*** Data to process ***

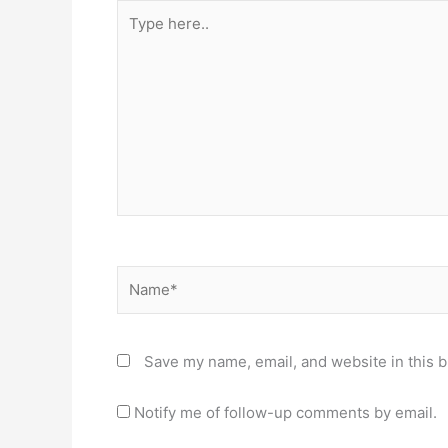
Type
here..
Name*
Save my name, email, and website in this b
Notify me of follow-up comments by email.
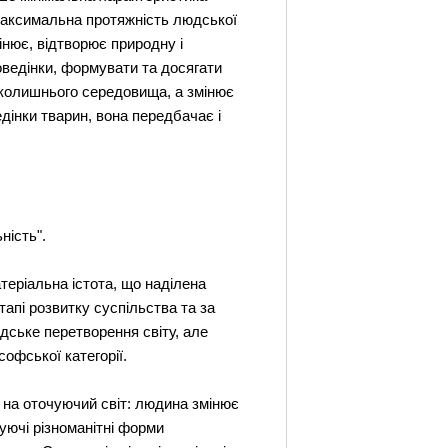
. Максимальна протяжність людської
мінює, відтворює природну і
поведінки, формувати та досягати
вколишнього середовища, а змінює
дінки тварин, вона передбачає і
ність".
теріальна істота, що наділена
тапі розвитку суспільства та за
дське перетворення світу, але
офської категорії.
 на оточуючий світ: людина змінює
нуючі різноманітні форми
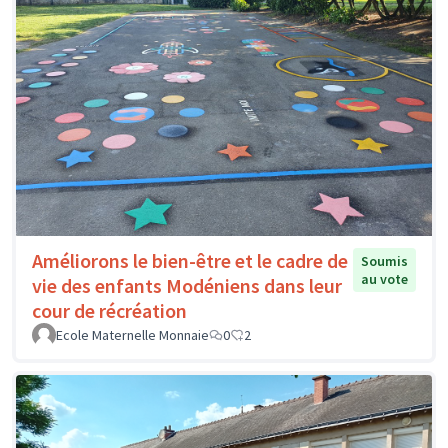
Améliorons le bien-être et le cadre de
Soumis
au vote
vie des enfants Modéniens dans leur
cour de récréation
Ecole Maternelle Monnaie
0
2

*** End of Data to process ***

Requirement:
The answer should be the records above, unchanged, with the pictures omitted.

Reply to the exercise:
Type
here..
Name*
Save my name, email, and website in this b
Notify me of follow-up comments by email.
. Максимальна протяжність людської
мінює, відтворює природну і
поведінки, формувати та досягати
вколишнього середовища, а змінює
дінки тварин, вона передбачає і
ність".
теріальна істота, що наділена
тапі розвитку суспільства та за
дське перетворення світу, але
офської категорії.
 на оточуючий світ: людина змінює
нуючі різноманітні форми
Améliorons le bien-être et le cadre de
Soumis
au vote
vie des enfants Modéniens dans leur
cour de récréation
Ecole Maternelle Monnaie
0
2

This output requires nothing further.